In an article on gubernatorial candidate George Fitch in today's Daily Press, my friend, Paul Jost (himself once a candidate for Congress and again for the state Senate), was quoted at length, offering some insights on Fitch's chances and abilities:
Jost, a wealthy businessman from Williamsburg, supports conservative candidates through his own efforts and through the Virginia Club for Growth, where he is a leader.For those who exclaim "Warrenton!?" the way Jerry Orbach snarled "Allentown?!" in 42nd Street, Paul has an answer:
Kilgore has strayed from the anti-tax conservative agenda, Jost says, and that gives Fitch an opening. Kilgore calls himself a tax-cutting conservative. He wants to limit skyrocketing property assessments through a constitutional amendment.
But he also wants to create regional transportation authorities that could propose a tax-raising referendum similar to one that Hampton Roads voters rejected in 2002.
"Jerry is speaking to everybody," Jost said, "but he's telling them all what they want to hear."
Fitch's approach does not vary from table to table.
"George has a consistent message wherever he goes," Jost said.
Policy issues aside, some have questioned whether Fitch can make the jump from small-town mayor to chief executive of the state.Fitch has apparently been making his way around the state. The Daily Press article showed him shaking hands and engaging voters in Hampton Roads; a Washington Times article on Saturday reported on his appearance on D.C.-area radio station WTOP, in which Fitch took issue with the Dillon Rule.
Jost says voters should look to the current governor, who was a businessman before taking office in 2002.
"Mark Warner didn't have any experience in public office at all," Jost said. "It's a different level of skill you bring to managing the public sector as opposed to the private sector."
Virginia gubernatorial candidate George B. Fitch yesterday said the doctrine that gives the state authority over local governments "should be put in a museum."Ever since my first run for office some 14 years ago, I have had a divided mind on the Dillon Rule. On the one hand, forcing local governments to come to Richmond for permission to do certain things -- like raising taxes or abridging the Second Amendment right to keep and bear arms -- adds a layer of deliberation and puts the brake on unwise acts.
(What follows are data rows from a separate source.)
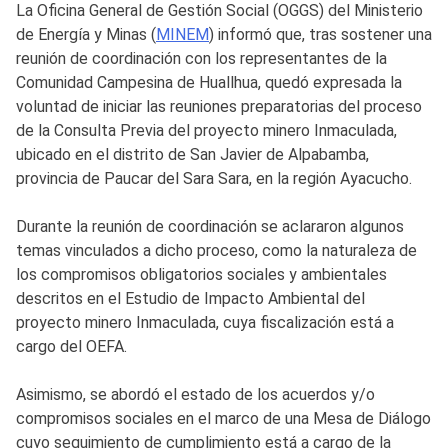
La Oficina General de Gestión Social (OGGS) del Ministerio
de Energía y Minas (
MINEM
) informó que, tras sostener una
reunión de coordinación con los representantes de la
Comunidad Campesina de Huallhua, quedó expresada la
voluntad de iniciar las reuniones preparatorias del proceso
de la Consulta Previa del proyecto minero Inmaculada,
ubicado en el distrito de San Javier de Alpabamba,
provincia de Paucar del Sara Sara, en la región Ayacucho.
Durante la reunión de coordinación se aclararon algunos
temas vinculados a dicho proceso, como la naturaleza de
los compromisos obligatorios sociales y ambientales
descritos en el Estudio de Impacto Ambiental del
proyecto minero Inmaculada, cuya fiscalización está a
cargo del OEFA.
Asimismo, se abordó el estado de los acuerdos y/o
compromisos sociales en el marco de una Mesa de Diálogo
cuyo seguimiento de cumplimiento está a cargo de la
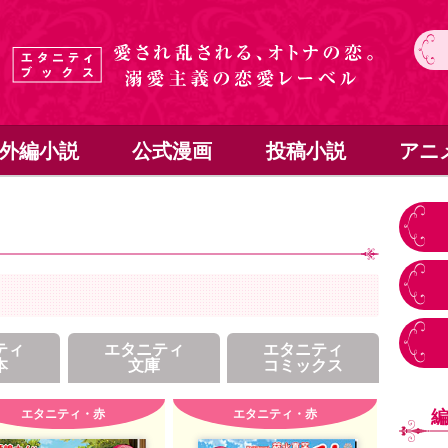
外編小説
公式漫画
投稿小説
アニ
ティ
エタニティ
エタニティ
本
文庫
コミックス
エタニティ・赤
エタニティ・赤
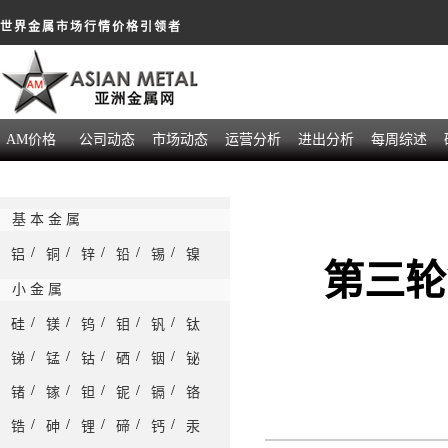
世界金属市场行情价格引领者
AM价格
公司动态
市场动态
运营分析
进出分析
每周综述
基 本 金 属
/
/
/
/
/
铝
铜
锌
铅
锡
镍
第三轮
小 金 属
/
/
/
/
/
硅
镁
钨
钼
钒
钛
/
/
/
/
/
锑
锰
钴
硒
铟
铋
/
/
/
/
/
锗
镓
钽
铌
镉
铬
/
/
/
/
/
锆
砷
锂
碲
钙
汞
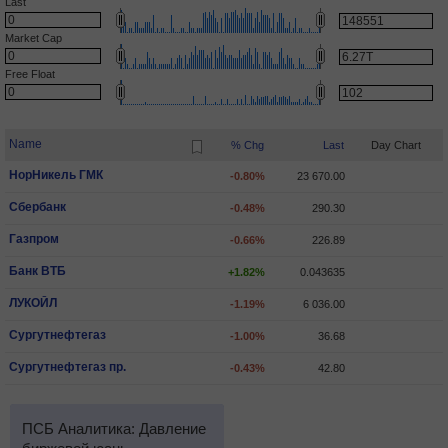
Last
Market Cap
Free Float
Name
% Chg
Last
Day Chart
НорНикель ГМК
-0.80%
23 670.00
Сбербанк
-0.48%
290.30
Газпром
-0.66%
226.89
Банк ВТБ
+1.82%
0.043635
ЛУКОЙЛ
-1.19%
6 036.00
Сургутнефтегаз
-1.00%
36.68
Сургутнефтегаз пр.
-0.43%
42.80
ПСБ Аналитика: Давление
ПСБ Аналитика: Индекс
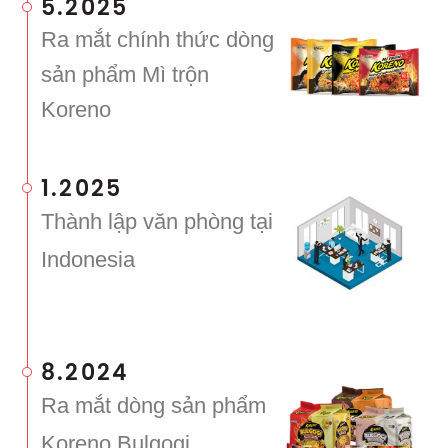
5.2025
Ra mắt chính thức dòng
sản phẩm Mì trộn
Koreno
1.2025
Thành lập văn phòng tại
Indonesia
8.2024
Ra mắt dòng sản phẩm
Koreno Bulgogi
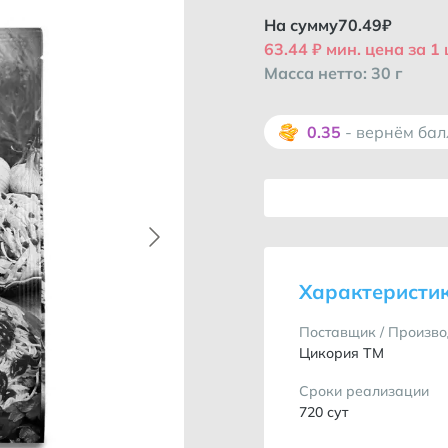
На сумму
70.49
₽
63.44 ₽ мин. цена за 1
Масса нетто: 30 г
0.35
- вернём ба
Характеристи
Поставщик / Произво
Цикория ТМ
Сроки реализации
720 сут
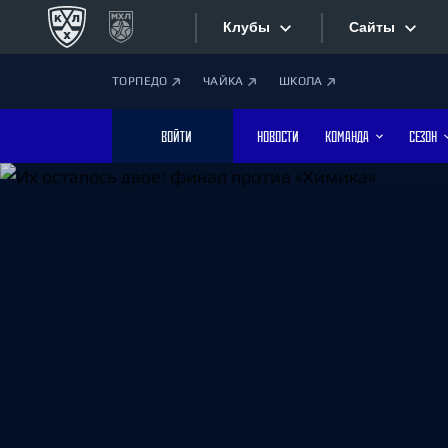
Клубы
Сайты
ТОРПЕДО
ЧАЙКА
ШКОЛА
Конференция «Запад»
Сайты
ВОЙТИ
НОВОСТИ
КОМАНДА
СЕЗОН
Дивизион Боброва
Лада
Видеотран
СКА
Хайлайты
Спартак
Торпедо
Текстовые
ХК Сочи
Интернет-
Дивизион Тарасова
Фотобанк
Динамо Мн
Динамо М
Приложе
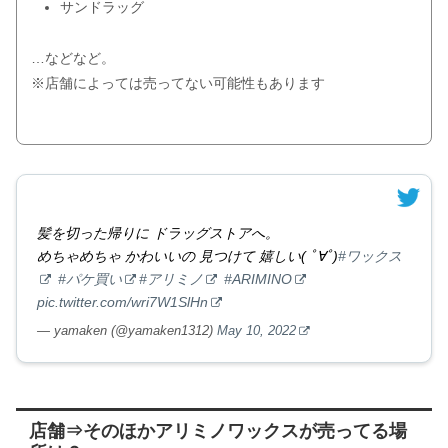
サンドラッグ
…などなど。
※店舗によっては売ってない可能性もあります
髪を切った帰りに ドラッグストアへ。
めちゃめちゃ かわいいの 見つけて 嬉しい( ﾟ∀ﾟ)
#ワックス
#パケ買い
#アリミノ
#ARIMINO
pic.twitter.com/wri7W1SlHn
— yamaken (@yamaken1312)
May 10, 2022
店舗⇒そのほかアリミノワックスが売ってる場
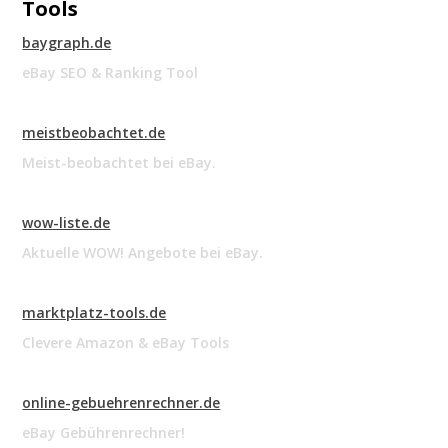
Tools
baygraph.de
eBay SEO & Ranking Tool
meistbeobachtet.de
Meist-beobachtet bei eBay.
wow-liste.de
Aktuelle WOW! Angebote bei eBay.
marktplatz-tools.de
Clevere Amazon & eBay Tools
online-gebuehrenrechner.de
eBay Gebührenrechner!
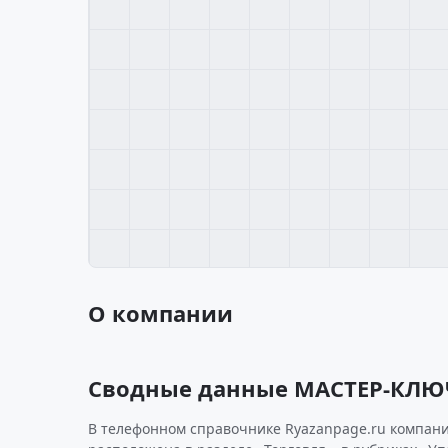
О компании
Сводные данные МАСТЕР-КЛ
В телефонном справочнике Ryazanpage.ru компани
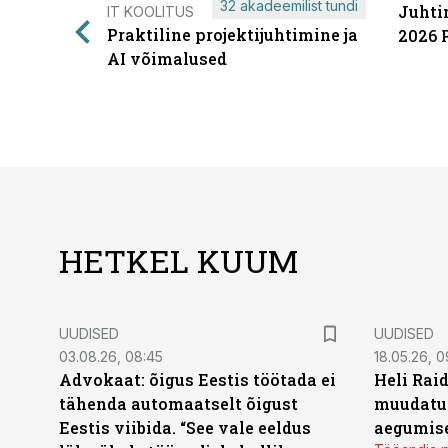
32 akadeemilist tundi
Juhti
IT KOOLITUS
Praktiline projektijuhtimine ja
2026 
AI võimalused
HETKEL KUUM
UUDISED
UUDISED
03.08.26, 08:45
18.05.26, 0
Advokaat: õigus Eestis töötada ei
Heli Raid
tähenda automaatselt õigust
muudatu
Eestis viibida. “See vale eeldus
aegumise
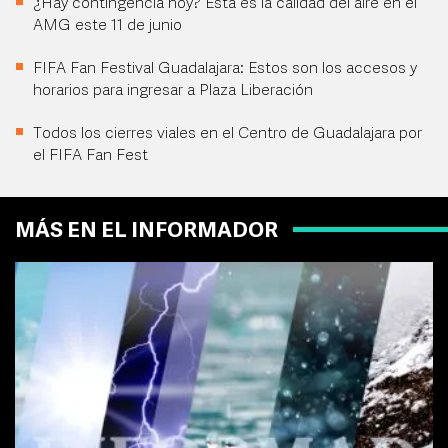
¿Hay contingencia hoy? Esta es la calidad del aire en el
AMG este 11 de junio
FIFA Fan Festival Guadalajara: Estos son los accesos y
horarios para ingresar a Plaza Liberación
Todos los cierres viales en el Centro de Guadalajara por
el FIFA Fan Fest
MÁS EN EL INFORMADOR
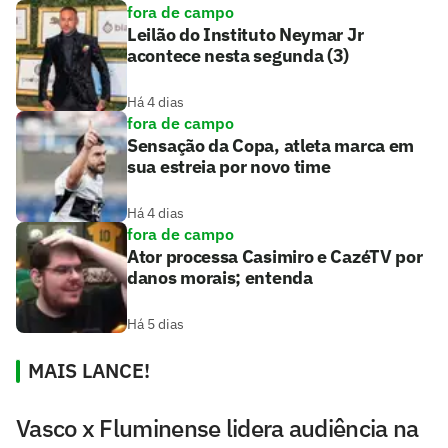
fora de campo
Leilão do Instituto Neymar Jr
acontece nesta segunda (3)
Há 4 dias
fora de campo
Sensação da Copa, atleta marca em
sua estreia por novo time
Há 4 dias
fora de campo
Ator processa Casimiro e CazéTV por
danos morais; entenda
Há 5 dias
MAIS LANCE!
Vasco x Fluminense lidera audiência na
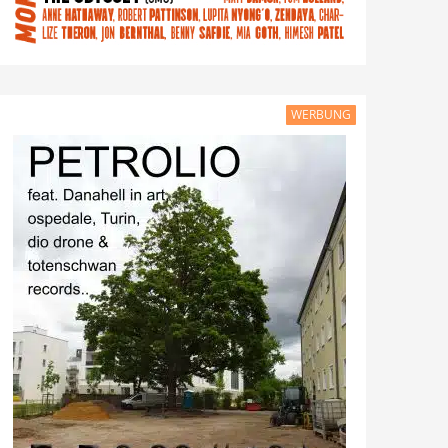
WERBUNG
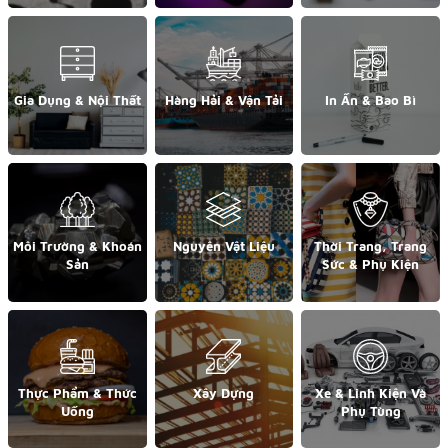
Gia Dụng & Nội Thất
Hàng Hải & Vận Tải
In Ấn & Bao Bì
Môi Trường & Khoán
Nguyên Vật Liệu
Thời Trang, Trang
Sản
Sức & Phụ Kiện
Thực Phẩm & Thức
Xây Dựng
Xe & Linh Kiện Và
Uống
Phụ Tùng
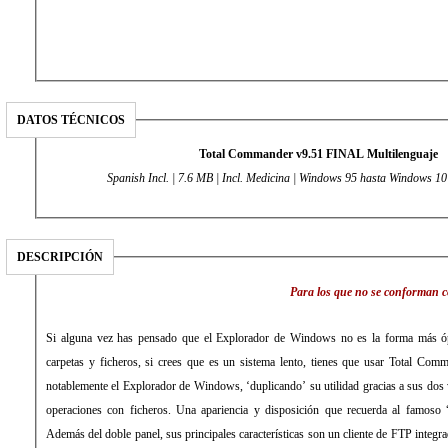
DATOS TÉCNICOS
Total Commander v9.51 FINAL Multilenguaje
Spanish Incl. | 7.6 MB | Incl. Medicina | Windows 95 hasta Windows 10 (
DESCRIPCIÓN
Para los que no se conforman 
Si alguna vez has pensado que el Explorador de Windows no es la forma más ópt
carpetas y ficheros, si crees que es un sistema lento, tienes que usar Total Co
notablemente el Explorador de Windows, ‘duplicando’ su utilidad gracias a sus dos v
operaciones con ficheros. Una apariencia y disposición que recuerda al famo
Además del doble panel, sus principales características son un cliente de FTP integ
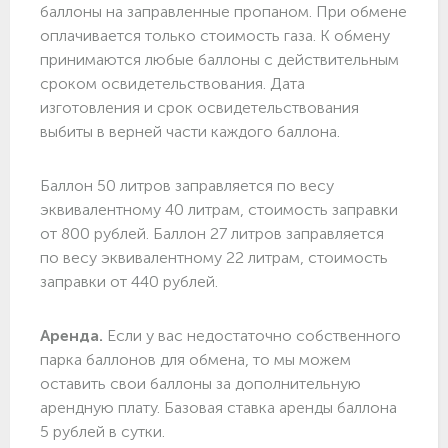
баллоны на заправленные пропаном. При обмене
оплачивается только стоимость газа. К обмену
принимаются любые баллоны с действительным
сроком освидетельствования. Дата
изготовления и срок освидетельствования
выбиты в верней части каждого баллона.
Баллон 50 литров заправляется по весу
эквивалентному 40 литрам, стоимость заправки
от 800 рублей. Баллон 27 литров заправляется
по весу эквивалентному 22 литрам, стоимость
заправки от 440 рублей.
Аренда.
Если у вас недостаточно собственного
парка баллонов для обмена, то мы можем
оставить свои баллоны за дополнительную
арендную плату. Базовая ставка аренды баллона
5 рублей в сутки.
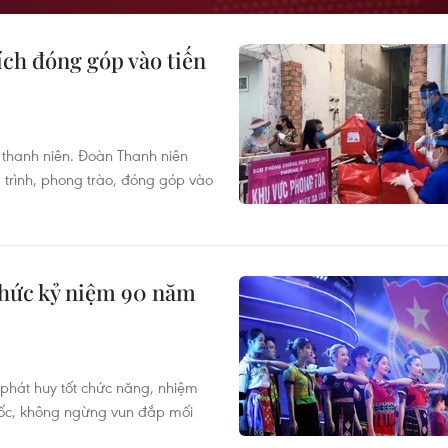
ch đóng góp vào tiến
thanh niên. Đoàn Thanh niên
 trình, phong trào, đóng góp vào
chức kỷ niệm 90 năm
 phát huy tốt chức năng, nhiệm
uốc, không ngừng vun đắp mối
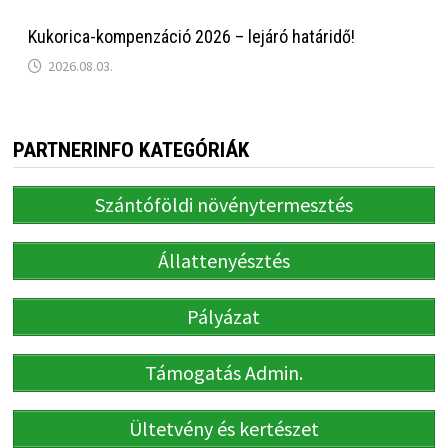
Kukorica-kompenzáció 2026 – lejáró határidő!
2026.08.03.
PARTNERINFO KATEGÓRIÁK
Szántóföldi növénytermesztés
Állattenyésztés
Pályázat
Támogatás Admin.
Ültetvény és kertészet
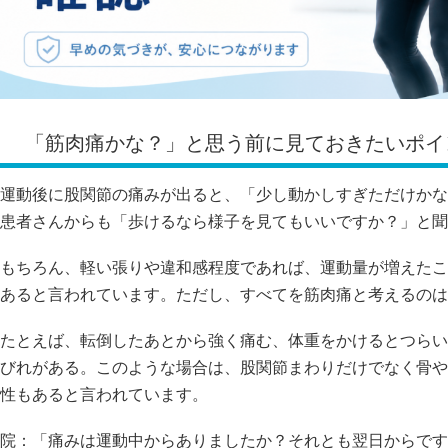
「筋肉痛かな？」と思う前に見ておきたいポイ
運動後に股関節の痛みが出ると、「少し動かしすぎただけかな
患者さんからも「歩けるなら様子を見てもいいですか？」と聞
もちろん、軽い張りや違和感程度であれば、運動量が増えたこ
あると言われています。ただし、すべてを筋肉痛と考えるのは
たとえば、転倒したあとから強く痛む、体重をかけるとつらい
びれがある。このような場合は、股関節まわりだけでなく骨や
性もあると言われています。
院：「痛みは運動中からありましたか？それとも翌日からです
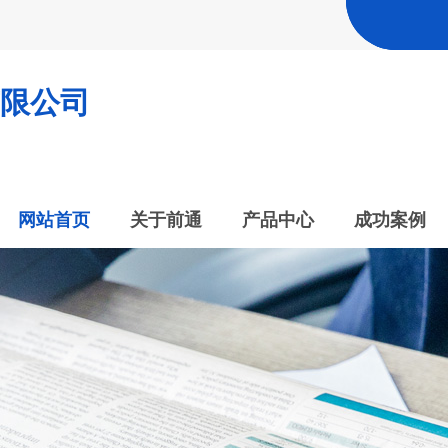
限公司
网站首页
关于前通
产品中心
成功案例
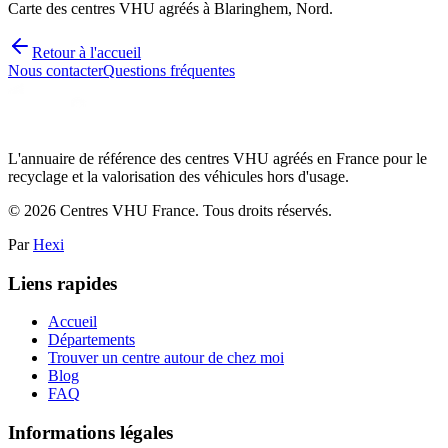
Carte des centres VHU agréés à Blaringhem, Nord.
Retour à l'accueil
Nous contacter
Questions fréquentes
L'annuaire de référence des centres VHU agréés en France pour le
recyclage et la valorisation des véhicules hors d'usage.
©
2026
Centres VHU France. Tous droits réservés.
Par
Hexi
Liens rapides
Accueil
Départements
Trouver un centre autour de chez moi
Blog
FAQ
Informations légales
On the other hand, it does circumscribe local governments' capacity to do certain things that really are local in nature and scope: Fitch gives the example of changing Warrenton's dog-leash ordinance.
Mr. Fitch, who is mayor of Warrenton in Fauquier County, said the so-called Dillon Rule should be amended to give Virginia cities and counties authority to raise some taxes and address their local issues.
"Philosophically, I am strongly opposed to the Dillon Rule," said Mr. Fitch, a Republican. "It's rather perverse. We're in a Republican state, and a bedrock Republican principle and credo is self-rule, local rule. ... We basically ball-and-chain and handcuff local governments."
I'm not sure I'd go whole-hog with Fitch and toss the Dillon Rule out with the bathwater. Some reform may be useful, and I would certainly appreciate a debate on the topic. Does Jerry Kilgore have an opinion? Would he care to discuss it at a public forum with George Fitch?